» **REQUIREMENT**:
Beginning with the line that holds "que nos filtraban" and ending with the last line of the entries below, copy every line exactly and nothing else, with the pictures left out.

[Stored data entries]
■ ■ ■ ■ ■
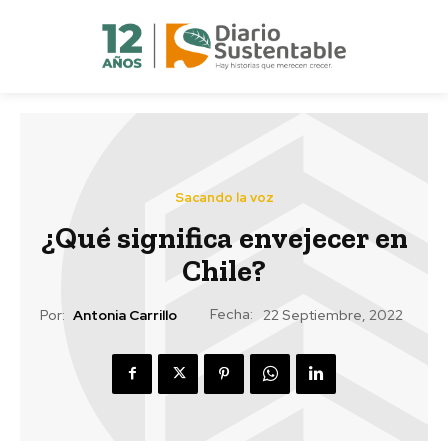
Sacando la voz
¿Qué significa envejecer en
Chile?
Fecha:
Por:
Antonia Carrillo
22 Septiembre, 2022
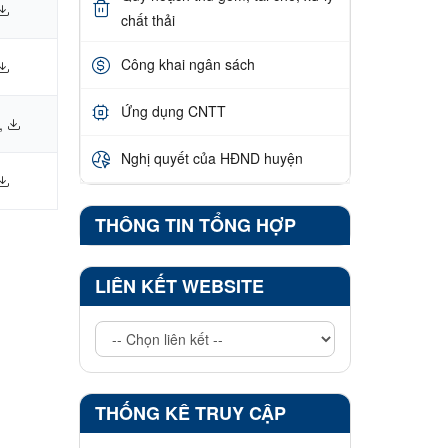
chất thải
Công khai ngân sách
Ứng dụng CNTT
,
Nghị quyết của HĐND huyện
THÔNG TIN TỔNG HỢP
LIÊN KẾT WEBSITE
THỐNG KÊ TRUY CẬP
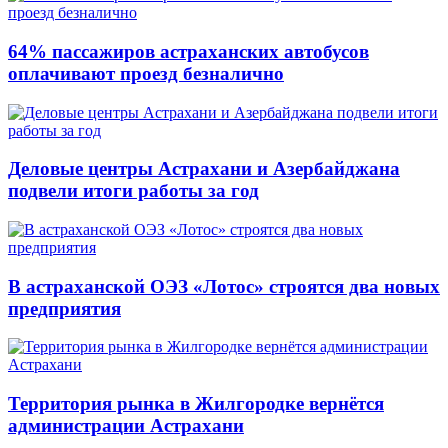
64% пассажиров астраханских автобусов
оплачивают проезд безналично
Деловые центры Астрахани и Азербайджана
подвели итоги работы за год
В астраханской ОЭЗ «Лотос» строятся два новых
предприятия
Территория рынка в Жилгородке вернётся
администрации Астрахани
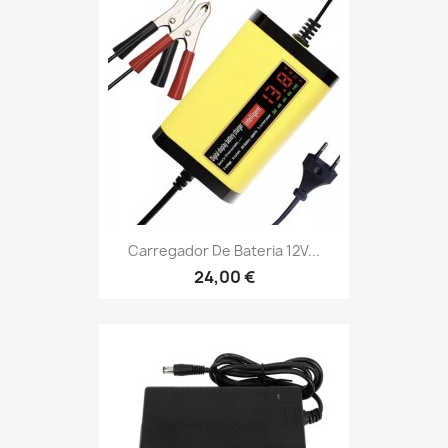
Carregador De Bateria 12V...
24,00 €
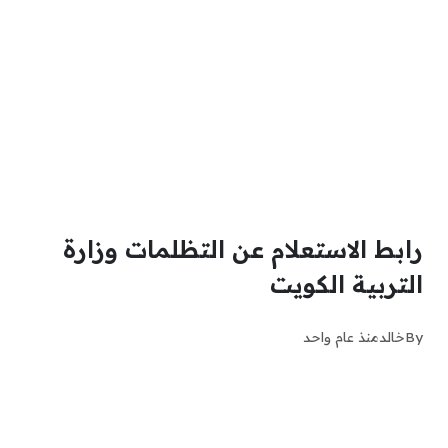
رابط الاستعلام عن التظلمات وزارة
التربية الكويت
By
خالد
منذ عام واحد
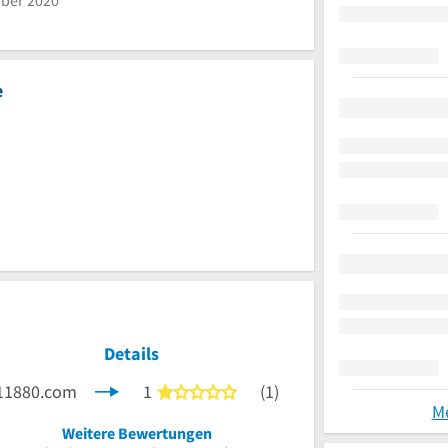
omobil GmbH
e
Details
11880.com
1
(1)
1 von 5 Sternen
M
Weitere Bewertungen
nen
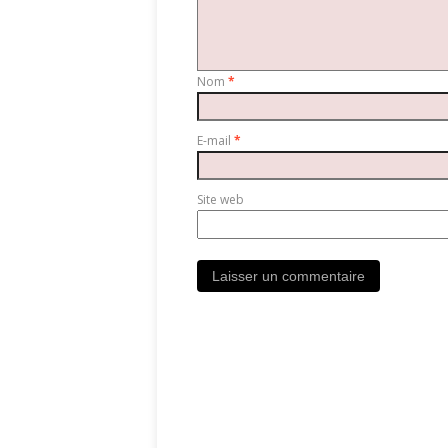
Nom
*
E-mail
*
Site web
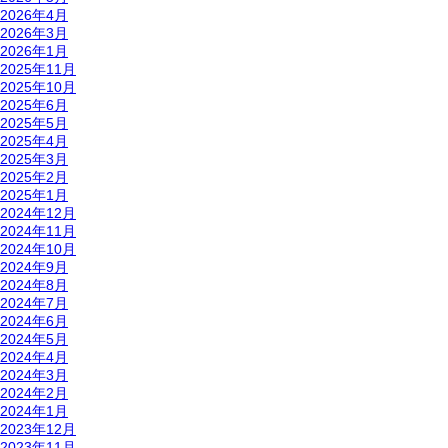
2026年4月
2026年3月
2026年1月
2025年11月
2025年10月
2025年6月
2025年5月
2025年4月
2025年3月
2025年2月
2025年1月
2024年12月
2024年11月
2024年10月
2024年9月
2024年8月
2024年7月
2024年6月
2024年5月
2024年4月
2024年3月
2024年2月
2024年1月
2023年12月
2023年11月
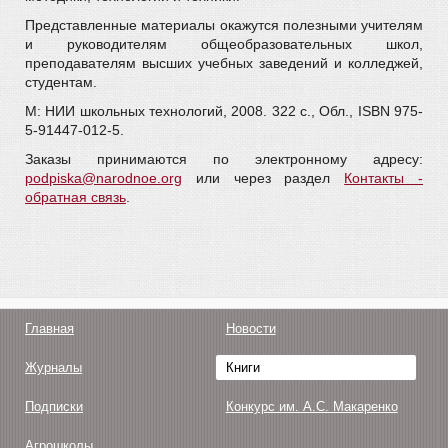
Представленные материалы окажутся полезными учителям
и руководителям общеобразовательных школ,
преподавателям высших учебных заведений и колледжей,
студентам.
М: НИИ школьных технологий, 2008. 322 с., Обл., ISBN 975-
5-91447-012-5.
Заказы принимаются по электронному адресу:
podpiska@narodnoe.org
или через раздел
Контакты -
обратная связь
.
Главная
Новости
Журналы
Книги
Подписки
Конкурс им. А.С. Макаренко
Агрошколы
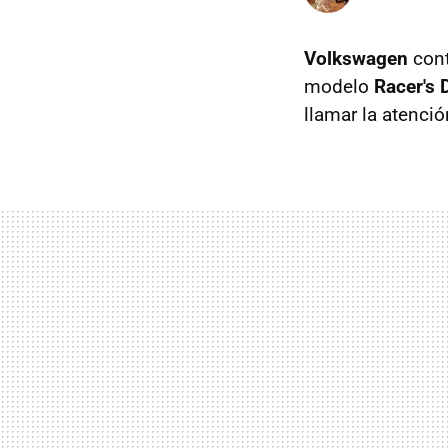
Volkswagen
cont
modelo
Racer's
llamar la atenció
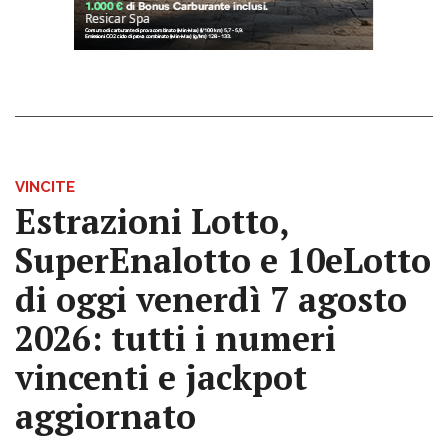
VINCITE
Estrazioni Lotto,
SuperEnalotto e 10eLotto
di oggi venerdì 7 agosto
2026: tutti i numeri
vincenti e jackpot
aggiornato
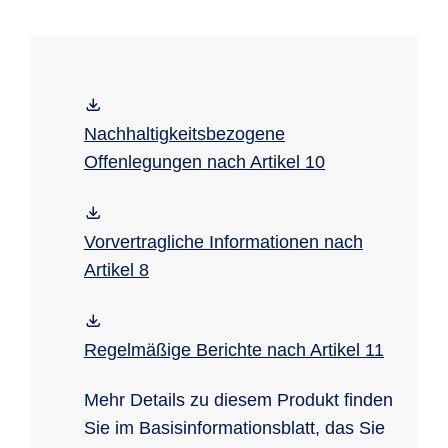
Nachhaltigkeitsbezogene
Offenlegungen nach Artikel 10
Vorvertragliche Informationen nach
Artikel 8
Regelmäßige Berichte nach Artikel 11
Mehr Details zu diesem Produkt finden
Sie im Basisinformationsblatt, das Sie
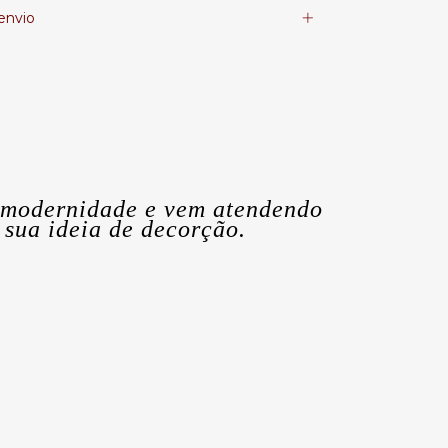
envio
 modernidade e vem atendendo
sua ideia de decorção.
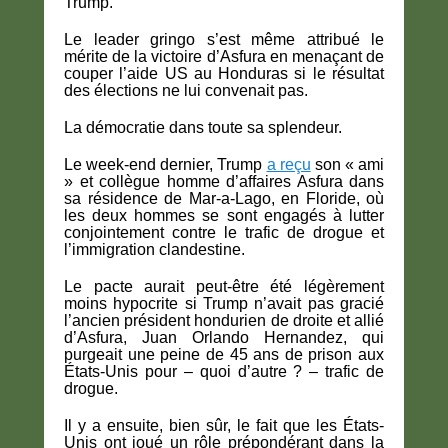
Trump.
Le leader gringo s’est même attribué le
mérite de la victoire d’Asfura en menaçant de
couper l’aide US au Honduras si le résultat
des élections ne lui convenait pas.
La démocratie dans toute sa splendeur.
Le week-end dernier, Trump
a reçu
son « ami
» et collègue homme d’affaires Asfura dans
sa résidence de Mar-a-Lago, en Floride, où
les deux hommes se sont engagés à lutter
conjointement contre le trafic de drogue et
l’immigration clandestine.
Le pacte aurait peut-être été légèrement
moins hypocrite si Trump n’avait pas gracié
l’ancien président hondurien de droite et allié
d’Asfura, Juan Orlando Hernandez, qui
purgeait une peine de 45 ans de prison aux
États-Unis pour – quoi d’autre ? – trafic de
drogue.
Il y a ensuite, bien sûr, le fait que les États-
Unis ont joué un rôle prépondérant dans la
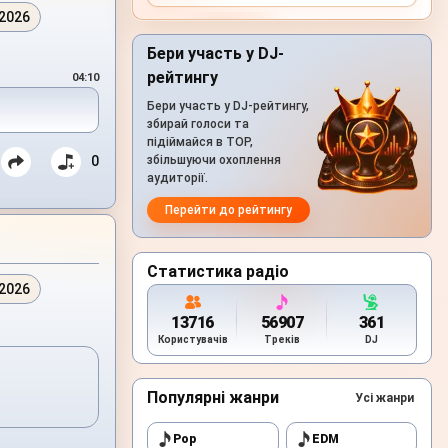
.2026
Бери участь у DJ-
рейтингу
04:10
Бери участь у DJ-рейтингу,
збирай голоси та
підіймайся в TOP,
0
збільшуючи охоплення
аудиторії.
Перейти до рейтингу
Статистика радіо
.2026
13716
56907
361
Користувачів
Треків
DJ
Популярні жанри
Усі жанри
Pop
EDM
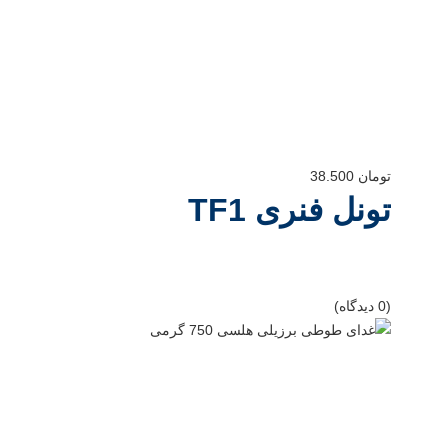
تومان
38.500
تونل فنری TF1
(0 دیدگاه)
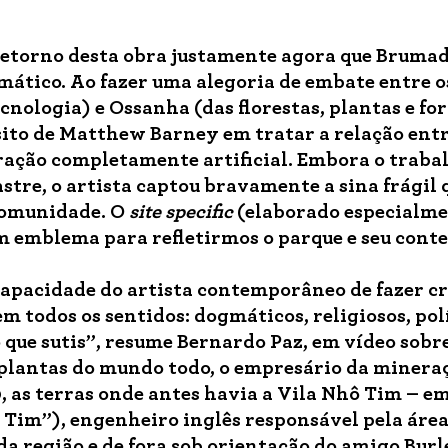
 retorno desta obra justamente agora que Bruma
mático. Ao fazer uma alegoria de embate entre o
cnologia) e Ossanha (das florestas, plantas e fo
sito de Matthew Barney em tratar a relação entr
ração completamente artificial. Embora o traba
stre, o artista captou bravamente a sina frágil 
 comunidade. O
site specific
(elaborado especialme
um emblema para refletirmos o parque e seu conte
capacidade do artista contemporâneo de fazer cr
em todos os sentidos: dogmáticos, religiosos, pol
que sutis”, resume Bernardo Paz, em vídeo sobre
 plantas do mundo todo, o empresário da minera
0, as terras onde antes havia a Vila Nhô Tim – e
 Tim”), engenheiro inglês responsável pela área
 da região e de fora sob orientação do amigo Bur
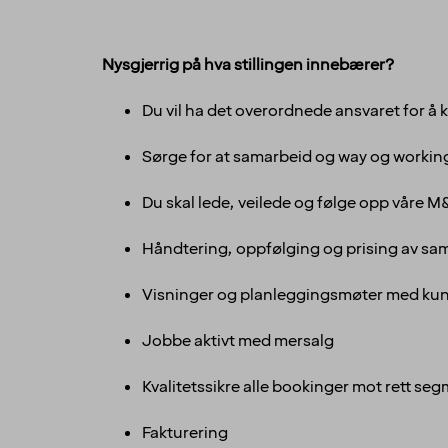
Nysgjerrig på hva stillingen innebærer?
Du vil ha det overordnede ansvaret for 
Sørge for at samarbeid og way og working
Du skal lede, veilede og følge opp våre M
Håndtering, oppfølging og prising av sa
Visninger og planleggingsmøter med ku
Jobbe aktivt med mersalg
Kvalitetssikre alle bookinger mot rett seg
Fakturering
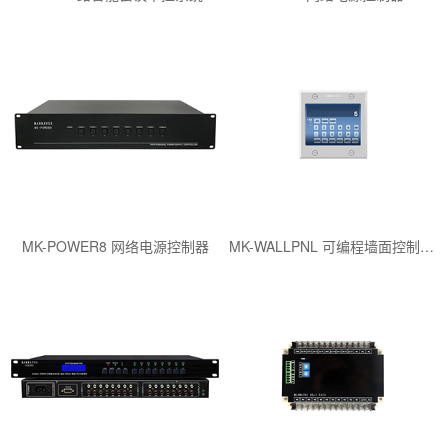
MK-POWER8 网络电源控制器
MK-WALLPNL 可编程墙面控制面板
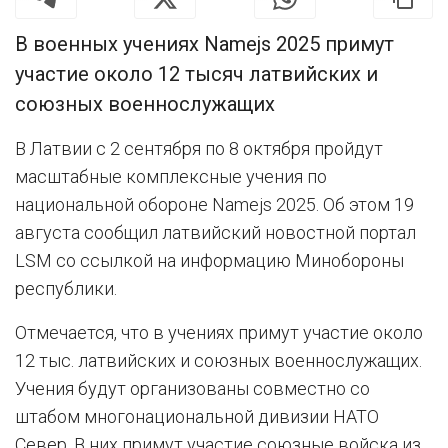
В военных учениях Namejs 2025 примут
участие около 12 тысяч латвийских и
союзных военнослужащих
В Латвии с 2 сентября по 8 октября пройдут
масштабные комплексные учения по
национальной обороне Namejs 2025. Об этом 19
августа сообщил латвийский новостной портал
LSM со ссылкой на информацию Минобороны
республики.
Отмечается, что в учениях примут участие около
12 тыс. латвийских и союзных военнослужащих.
Учения будут организованы совместно со
штабом многонациональной дивизии НАТО
Север. В них примут участие союзные войска из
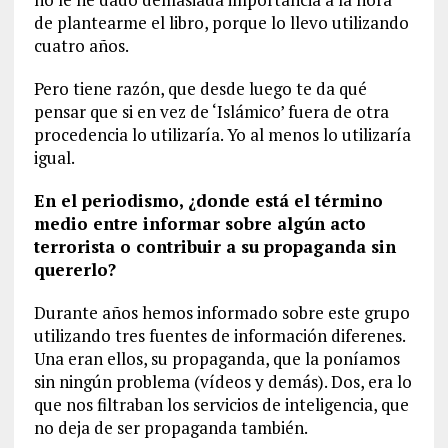
de plantearme el libro, porque lo llevo utilizando
cuatro años.
Pero tiene razón, que desde luego te da qué
pensar que si en vez de ‘Islámico’ fuera de otra
procedencia lo utilizaría. Yo al menos lo utilizaría
igual.
En el periodismo, ¿donde está el término
medio entre informar sobre algún acto
terrorista o contribuir a su propaganda sin
quererlo?
Durante años hemos informado sobre este grupo
utilizando tres fuentes de información diferenes.
Una eran ellos, su propaganda, que la poníamos
sin ningún problema (vídeos y demás). Dos, era lo
que nos filtraban los servicios de inteligencia, que
no deja de ser propaganda también.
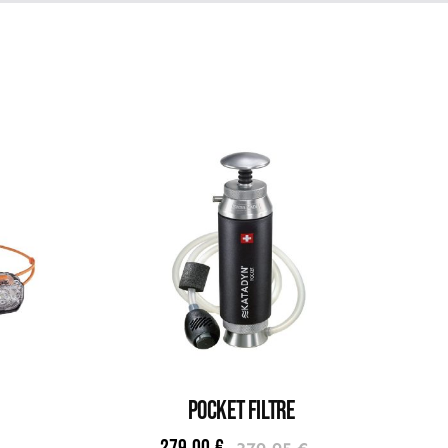
POCKET FILTRE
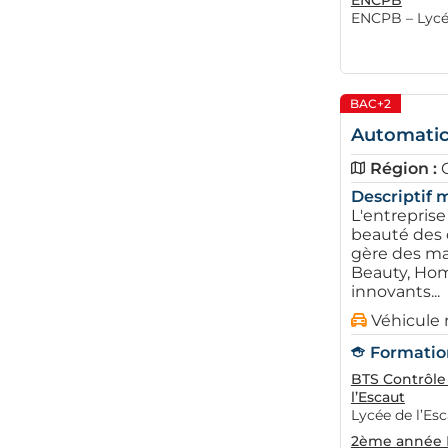
ENCPB
ENCPB – Lycée
BAC+2
Automatic
Région :
Descriptif m
L'entreprise
beauté des 
gère des ma
Beauty, Hom
innovants...
Véhicule 
Formation
BTS Contrôle
l’Escaut
Lycée de l’Es
2ème année B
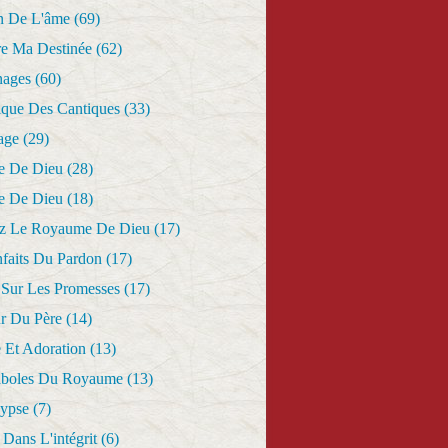
n De L'âme
(69)
re Ma Destinée
(62)
nages
(60)
ique Des Cantiques
(33)
age
(29)
e De Dieu
(28)
e De Dieu
(18)
z Le Royaume De Dieu
(17)
nfaits Du Pardon
(17)
 Sur Les Promesses
(17)
r Du Père
(14)
 Et Adoration
(13)
aboles Du Royaume
(13)
lypse
(7)
Dans L'intégrit
(6)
■ ■ ■ ■ ■
» **THE ANSWER**:
que nos filtraban los servicios de inteligencia, que
no deja de ser propaganda también.
POCKET FILTRE
ENCPB
ENCPB – Lycée
BAC+2
Automatic
Région :
Descriptif m
L'entreprise
beauté des 
gère des ma
Beauty, Hom
innovants...
Véhicule 
Formation
BTS Contrôle
l’Escaut
Lycée de l’Es
2ème année B
n De L'âme
(69)
re Ma Destinée
(62)
nages
(60)
ique Des Cantiques
(33)
age
(29)
e De Dieu
(28)
e De Dieu
(18)
z Le Royaume De Dieu
(17)
nfaits Du Pardon
(17)
 Sur Les Promesses
(17)
r Du Père
(14)
 Et Adoration
(13)
aboles Du Royaume
(13)
lypse
(7)
Dans L'intégrit
(6)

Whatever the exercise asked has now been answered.